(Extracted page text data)
+ + + + +
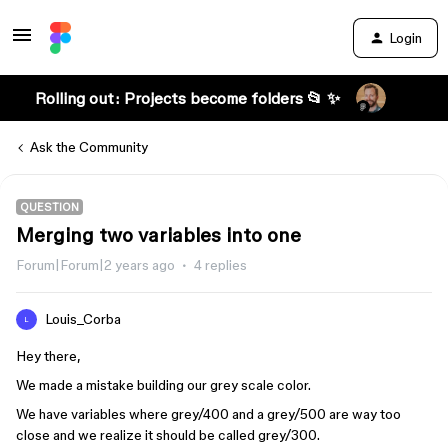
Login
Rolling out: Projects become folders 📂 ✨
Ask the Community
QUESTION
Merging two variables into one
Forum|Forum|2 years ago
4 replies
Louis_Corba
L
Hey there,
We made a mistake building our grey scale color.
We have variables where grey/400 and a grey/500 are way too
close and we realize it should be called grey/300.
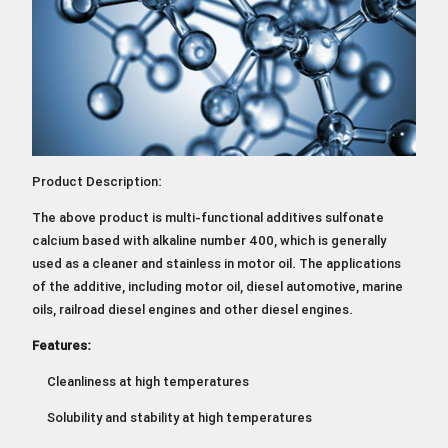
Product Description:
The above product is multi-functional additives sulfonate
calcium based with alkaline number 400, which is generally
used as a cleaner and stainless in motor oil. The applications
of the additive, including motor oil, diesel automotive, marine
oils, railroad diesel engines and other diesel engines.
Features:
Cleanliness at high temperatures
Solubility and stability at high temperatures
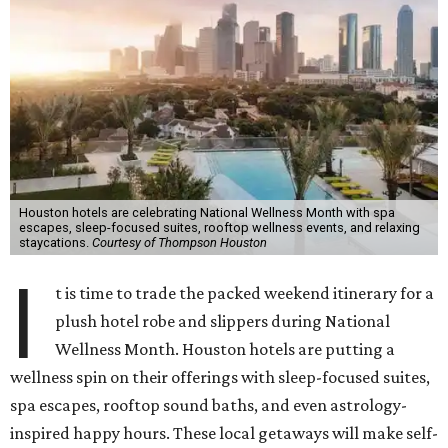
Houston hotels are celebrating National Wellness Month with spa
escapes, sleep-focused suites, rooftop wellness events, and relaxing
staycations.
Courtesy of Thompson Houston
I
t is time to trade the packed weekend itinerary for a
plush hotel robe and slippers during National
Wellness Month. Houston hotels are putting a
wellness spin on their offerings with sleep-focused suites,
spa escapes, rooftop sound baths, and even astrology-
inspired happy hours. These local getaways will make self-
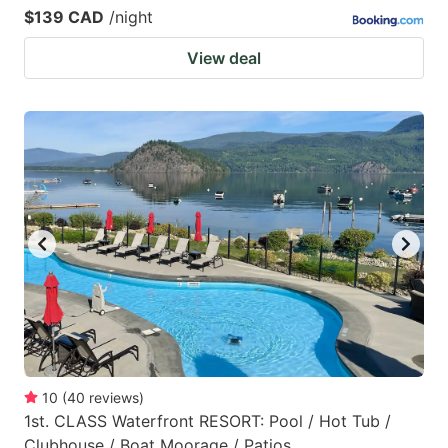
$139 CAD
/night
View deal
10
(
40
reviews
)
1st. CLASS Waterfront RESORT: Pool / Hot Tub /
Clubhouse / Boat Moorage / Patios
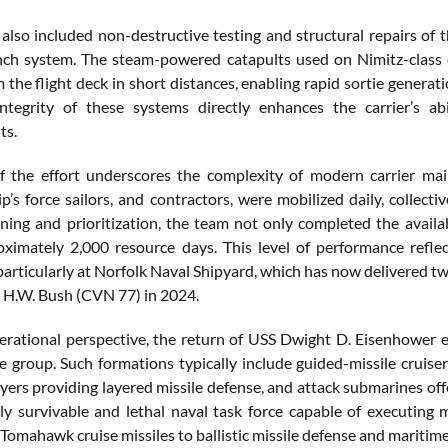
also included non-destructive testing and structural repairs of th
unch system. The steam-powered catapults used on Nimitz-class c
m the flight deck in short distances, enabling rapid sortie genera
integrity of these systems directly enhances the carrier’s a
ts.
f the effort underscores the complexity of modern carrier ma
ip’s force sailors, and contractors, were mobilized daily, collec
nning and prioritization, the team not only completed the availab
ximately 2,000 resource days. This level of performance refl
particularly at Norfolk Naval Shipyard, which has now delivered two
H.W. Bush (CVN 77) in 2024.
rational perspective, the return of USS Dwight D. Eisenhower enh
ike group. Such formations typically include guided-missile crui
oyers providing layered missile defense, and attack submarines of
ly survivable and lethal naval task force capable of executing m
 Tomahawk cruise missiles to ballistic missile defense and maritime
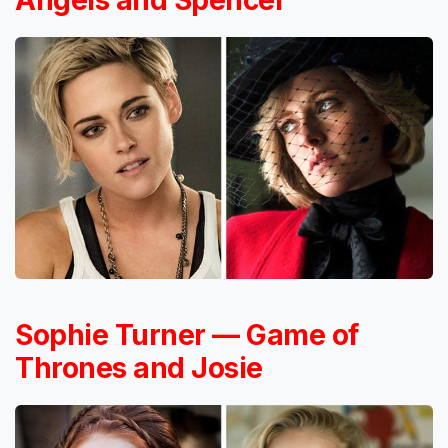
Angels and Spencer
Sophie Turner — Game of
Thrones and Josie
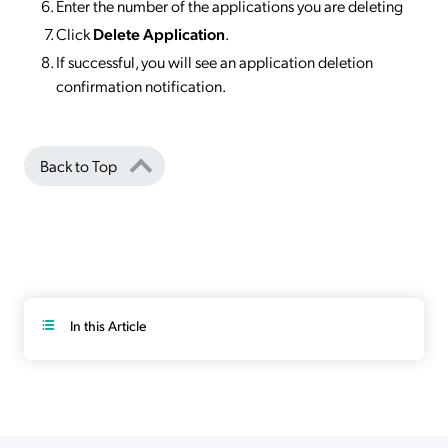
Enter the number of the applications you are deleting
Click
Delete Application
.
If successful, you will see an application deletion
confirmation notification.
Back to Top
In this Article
+ + + + +
Instructions for the task>
The entries are to be written out in full and exactly, apart from the pictures.

Exercise output>
Login
Rolling out: Projects become folders 📂 ✨
Ask the Community
QUESTION
Merging two variables into one
Forum|Forum|2 years ago
4 replies
Louis_Corba
L
Hey there,
We made a mistake building our grey scale color.
We have variables where grey/400 and a grey/500 are way too
close and we realize it should be called grey/300.
Product Description:
The above product is multi-functional additives sulfonate
calcium based with alkaline number 400, which is generally
used as a cleaner and stainless in motor oil. The applications
of the additive, including motor oil, diesel automotive, marine
oils, railroad diesel engines and other diesel engines.
Features:
Cleanliness at high temperatures
Solubility and stability at high temperatures
Houston hotels are celebrating National Wellness Month with spa
escapes, sleep-focused suites, rooftop wellness events, and relaxing
staycations.
Courtesy of Thompson Houston
I
t is time to trade the packed weekend itinerary for a
plush hotel robe and slippers during National
Wellness Month. Houston hotels are putting a
wellness spin on their offerings with sleep-focused suites,
spa escapes, rooftop sound baths, and even astrology-
inspired happy hours. These local getaways will make self-
$139 CAD
/night
View deal
10
(
40
reviews
)
1st. CLASS Waterfront RESORT: Pool / Hot Tub /
Clubhouse / Boat Moorage / Patios
also included non-destructive testing and structural repairs of th
unch system. The steam-powered catapults used on Nimitz-class c
m the flight deck in short distances, enabling rapid sortie genera
integrity of these systems directly enhances the carrier’s a
ts.
f the effort underscores the complexity of modern carrier ma
ip’s force sailors, and contractors, were mobilized daily, collec
nning and prioritization, the team not only completed the availab
ximately 2,000 resource days. This level of performance refl
particularly at Norfolk Naval Shipyard, which has now delivered two
H.W. Bush (CVN 77) in 2024.
rational perspective, the return of USS Dwight D. Eisenhower enh
ike group. Such formations typically include guided-missile crui
oyers providing layered missile defense, and attack submarines of
ly survivable and lethal naval task force capable of executing m
 Tomahawk cruise missiles to ballistic missile defense and maritime
Angels and Spencer
Sophie Turner — Game of
Thrones and Josie
Enter the number of the applications you are deleting
Click
Delete Application
.
If successful, you will see an application deletion
confirmation notification.
Back to Top
In this Article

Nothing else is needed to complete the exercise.